Corregedoria de SP reforça: Token não é matrícula
Decisão destaca registro de imóveis como garantia legal de propriedade
Introdução
No cenário atual do mercado imobiliário brasileiro, a inovação e a tecnologia digital vêm ganhando espaço, trazendo consigo discussões importantes sobre a segurança jurídica e a validade dos registros. Recentemente, a Corregedoria de São Paulo emitiu uma posição clara e enfática sobre a tokenização de ativos digitais imobiliários, reafirmando que o token não pode substituir o registro tradicional de imóveis. Esta decisão, alinhada ao entendimento já manifestado pela Justiça do Distrito Federal, reacende o debate sobre o papel da inovação diante da segurança jurídica exigida no setor imobiliário.

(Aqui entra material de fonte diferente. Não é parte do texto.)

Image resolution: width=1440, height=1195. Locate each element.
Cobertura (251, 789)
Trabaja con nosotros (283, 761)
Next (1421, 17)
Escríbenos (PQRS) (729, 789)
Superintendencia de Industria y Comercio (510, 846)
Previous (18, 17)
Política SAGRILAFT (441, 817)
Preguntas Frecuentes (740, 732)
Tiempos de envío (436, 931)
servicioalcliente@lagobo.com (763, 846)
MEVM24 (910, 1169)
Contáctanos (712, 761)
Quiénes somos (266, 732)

Contextualização da Decisão
A tokenização imobiliária representa uma tecnologia que converte direitos sobre imóveis em ativos digitais. No entanto, segundo a Corregedoria de SP, esta tokenização não equivale à matrícula do imóvel, que é a garantia legal do direito real de propriedade assegurado pelo Registro de Imóveis oficial. A decisão proíbe expressamente a vinculação direta dos imóveis a tokens de blockchain, enfatizando que somente o Registro de Imóveis pode garantir a propriedade.
Implicações para o Mercado Imobiliário
Esta posição traz uma importante mensagem para proprietários de imóveis, investidores e agentes do mercado: o uso da tokenização deve ser visto como uma ferramenta complementar e não substitutiva da matrícula tradicional. A segurança jurídica proporcionada pelo registro oficial permanece primordial para garantir os direitos dos proprietários.
Além disso, a decisão reforça a necessidade de que atores do setor imobiliário busquem soluções inovadoras que respeitem o arcabouço legal vigente, promovendo avanços tecnológicos sem comprometer a legalidade dos imóveis.
Tabela Comparativa: Registro Tradicional x Tokenização
| Aspecto | Registro Tradicional | Tokenização |
|---|---|---|
| Garantia legal | Sim, reconhecida oficialmente | Não substitui a matrícula |
| Base jurídica | Lei dos Registros Públicos | Tecnologia Blockchain (ativa) |
| Segurança jurídica | Alta, desde que regularizado | Depende de regulamentação |
| Natureza do ativo | Direito real de propriedade | Ativo digital financeiro |
Casos Práticos
- Proprietário de imóvel no valor de R$ 1.000.000,00 possui o registro regularizado no Registro de Imóveis.
- O proprietário pode tokensar parte dos direitos como ativo digital para liquidez e investimentos.
- Entretanto, o direito real de propriedade continuará garantido pelo Registro tradicional.
- Imóvel em processo de leilão por inadimplência de IPTU.
- A tokenização não pode ser usada para validar a posse ou propriedade.
- Regularizar o registro no cartório é essencial para direito legal.
- Proprietário interessado em renda extra busca tokenizar imóvel.
- Pode criar ativo digital imobiliário para alugar, gerar receitas e compor compulsórios.
- A segurança legal do imóvel depende do Registro de Imóveis, não do token.
A importância da tokenização responsável
Apesar das restrições impostas, a tokenização imobiliária pode ser uma aliada valiosa para a liquidez e inovação financeira no setor. A Aluguel Virtual, líder em gestão e tokenização de ativos digitais imobiliários na América Latina, oferece uma solução que respeita a legislação vigente e promove a criação de ativos digitais imobiliários que podem ser alugados para composição de compulsórios, aumentando a rentabilidade dos proprietários de imóveis acima de R$ 500 mil, clientes em situações específicas como imóveis em leilão, inadimplência de IPTU e condomínio, e investidores que buscam renda extra.
Conclusão
A decisão da Corregedoria de São Paulo reforça que a tokenização, embora promissora, não substitui a matrícula imobiliária, única garantia legal real da propriedade. Proprietários e investidores devem buscar soluções que conciliem inovação e segurança jurídica, e a Aluguel Virtual dispõe de ferramentas tecnológicas para potencializar o valor dos ativos digitais imobiliários, preservando o respeito às normas legais.